Update: December 5, 2023: The EFFECTIVE Food Procurement Act has been assigned bill numbers: S.3390 in the Senate and H.R.6569 in the House of Representatives.

In anticipation of the 2024 Farm Bill, we are proud to play a part in introducing new federal legislation that would leverage billions of dollars of food spending by USDA to help build a more just, healthy, and sustainable food system. 

Introduced by Senator Edward J. Markey (D-Mass) and Congresswoman Alma Adams (NC-12), the Enabling Farmer, Food worker, Environmental, and Climate Targets through Innovative, Values-aligned, and Equitable (EFFECTIVE) Food Procurement Act would direct and support USDA to shift toward values-aligned food procurement. The legislation would benefit workers, farmed animals, and the environment alike, and has been endorsed by more than 200 organizations.  
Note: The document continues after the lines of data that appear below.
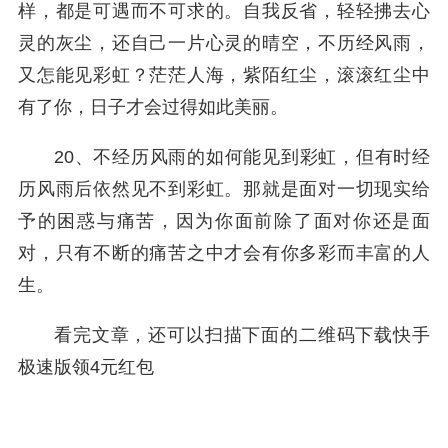
样，都是可遇而不可求的。自我反省，轻轻拂去心
灵的灰尘，还自己一片心灵的晴空，不历经风雨，
又怎能见彩虹？茫茫人海，紫陌红尘，滚滚红尘中
有了你，日子才会过得如此美丽。
20、不经历风雨的如何能见到彩虹，但有时经
历风雨后依然见不到彩虹。那就是面对一切现实给
予的困惑与痛苦，因为你面前除了面对你还是面
对，只有不断的痛苦之中才会有你多彩而丰富的人
生。
看完文章，还可以扫描下面的二维码下载快手
极速版领4元红包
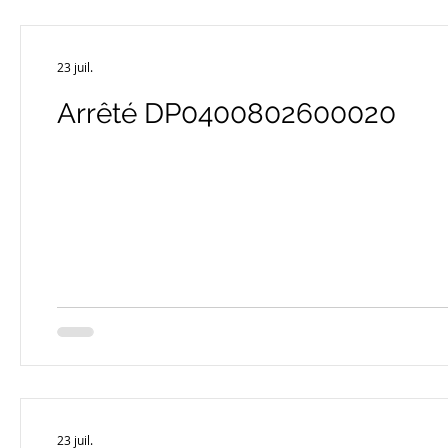
23 juil.
Arrêté DP0400802600020
23 juil.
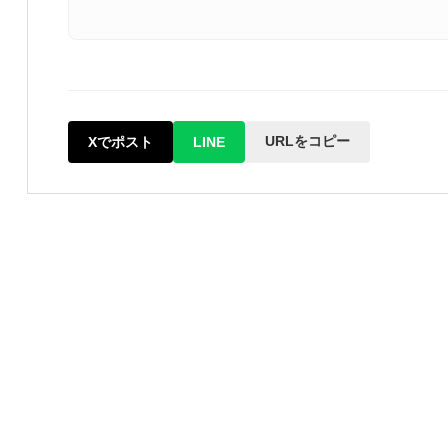
URLをコピー
Xでポスト
LINE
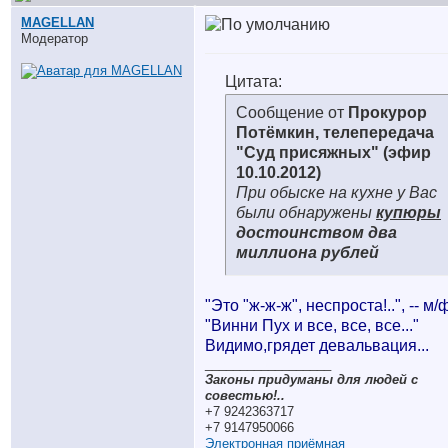
MAGELLAN
Модератор
Цитата:
Сообщение от
Прокурор
Потёмкин, телепередача
"Суд присяжных" (эфир
10.10.2012)
При обыске на кухне у Вас
были обнаружены
купюры
достоинством два
миллиона рублей
"Это "ж-ж-ж", неспроста!..", -- м/
"Винни Пух и все, все, все..."
Видимо,грядет девальвация...
__________________
Законы придуманы для людей с
совестью!..
+7 9242363717
+7 9147950066
Электронная приёмная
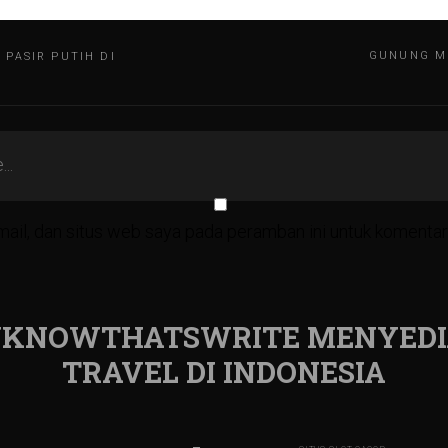
GUNUNG ME
PASIR PUTIH DI
ail, dan situs web saya pada peramban ini untuk komentar 
 UKNOWTHATSWRITE MENYEDI
TRAVEL DI INDONESIA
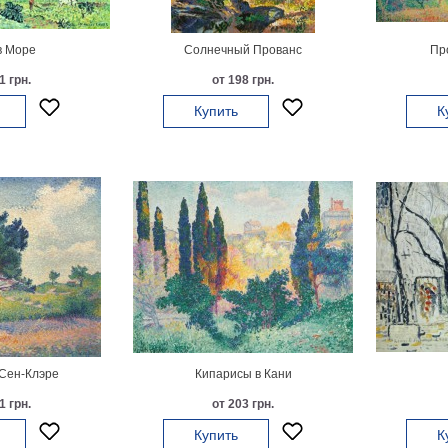
в Море
Солнечный Прованс
Пр
1 грн.
от 198 грн.
Купить
К
Сен-Клэре
Кипарисы в Кани
1 грн.
от 203 грн.
Купить
К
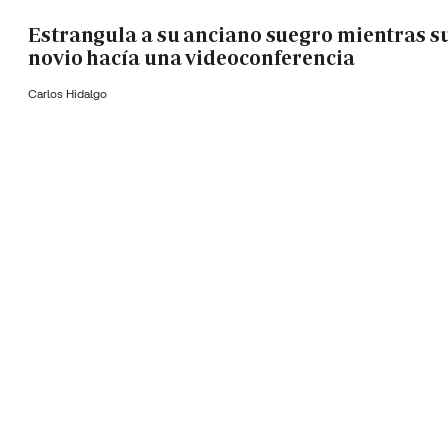
Estrangula a su anciano suegro mientras s
novio hacía una videoconferencia
Carlos Hidalgo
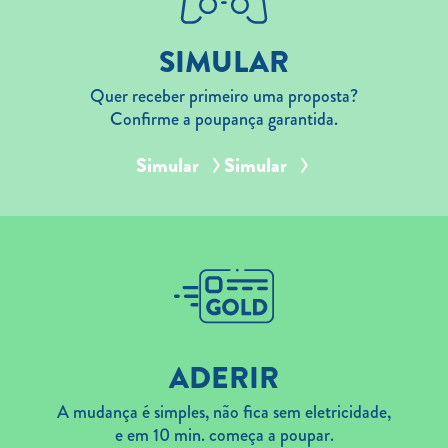
SIMULAR
Quer receber primeiro uma proposta?
Confirme a poupança garantida.
Simular
Simular
ADERIR
A mudança é simples, não fica sem eletricidade,
e em 10 min. começa a poupar.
The vast majority of USDA’s food purchases are not congruent with its own values-based goals and policy objectives like mitigating climate change, conserving natural resources, building resilient supply chains, supporting socially disadvantaged producers and worker well-being, and expanding healthy choices for schools and its other program beneficiaries. 

The EFFECTIVE Food Procurement Act would change that. The Act was inspired by a new Federal Good Food Purchasing Coalition (FGFP Coalition), of which Farm Forward is a founding member. The FGFP Coalition grew out of the Good Food Purchasing Program (GFPP), a flexible metric-based framework that encourages large institutions to direct their buying power toward six core values including equity, nutrition, valued workforce, animal welfare, environmental sustainability, and community-based economies. For years, we have led the team that updates GFPP’s animal welfare value area. As GFPP has been implemented by dozens of cities, municipalities, and school districts across the country, we have seen the outsized role that the federal government plays in food purchasing. This year we joined with other GFPP leaders in a concerted effort to redirect those federal food dollars, almost 40 percent of which in 2022 was spent on animal products. In 2022, The biggest food purchaser in the federal government, USDA, spent more than four billion dollars on commodity foods for school districts, food banks, low-income seniors, foreign aid, and Indian reservations. 

The USDA primarily purchases from a handful of agricultural megacorporations, many of which have repeatedly violated labor, environmental, and animal welfare laws. For example, Tyson Foods accounted for 43 percent of USDA poultry spending in 2022, despite incurring more than 30 workplace and environmental violations within three years of receiving their contract, and USDA suspending program personnel at Tyson due to what USDA termed “egregious violation of the humane handling requirements” that very year.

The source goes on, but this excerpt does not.